§ Problem description
Reproduce the listing below in full and exactly; no pictures belong in the copy.

● ● ● ● ●

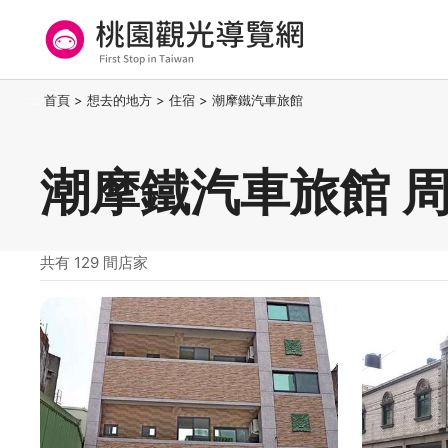
跳
到
主
要
桃園觀光導覽網
:::
首頁
>
想去的地方
>
住宿
>
潮摩鐵汽車旅館
內
容
區
潮摩鐵汽車旅館 
塊
共有 129 間店家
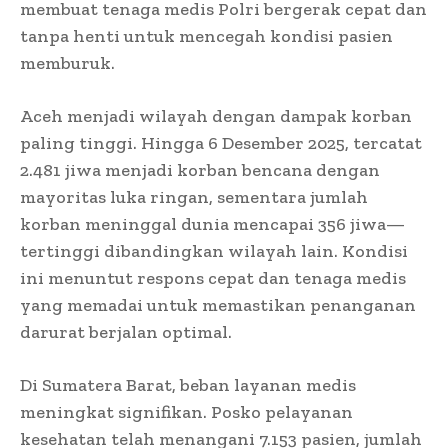
membuat tenaga medis Polri bergerak cepat dan
tanpa henti untuk mencegah kondisi pasien
memburuk.
Aceh menjadi wilayah dengan dampak korban
paling tinggi. Hingga 6 Desember 2025, tercatat
2.481 jiwa menjadi korban bencana dengan
mayoritas luka ringan, sementara jumlah
korban meninggal dunia mencapai 356 jiwa—
tertinggi dibandingkan wilayah lain. Kondisi
ini menuntut respons cepat dan tenaga medis
yang memadai untuk memastikan penanganan
darurat berjalan optimal.
Di Sumatera Barat, beban layanan medis
meningkat signifikan. Posko pelayanan
kesehatan telah menangani 7.153 pasien, jumlah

● ● ● ● ●

§ Reply to the task
跳
到
主
要
桃園觀光導覽網
:::
首頁
>
想去的地方
>
住宿
>
潮摩鐵汽車旅館
內
容
區
潮摩鐵汽車旅館 
塊
共有 129 間店家
membuat tenaga medis Polri bergerak cepat dan
tanpa henti untuk mencegah kondisi pasien
memburuk.
Aceh menjadi wilayah dengan dampak korban
paling tinggi. Hingga 6 Desember 2025, tercatat
2.481 jiwa menjadi korban bencana dengan
mayoritas luka ringan, sementara jumlah
korban meninggal dunia mencapai 356 jiwa—
tertinggi dibandingkan wilayah lain. Kondisi
ini menuntut respons cepat dan tenaga medis
yang memadai untuk memastikan penanganan
darurat berjalan optimal.
Di Sumatera Barat, beban layanan medis
meningkat signifikan. Posko pelayanan
kesehatan telah menangani 7.153 pasien, jumlah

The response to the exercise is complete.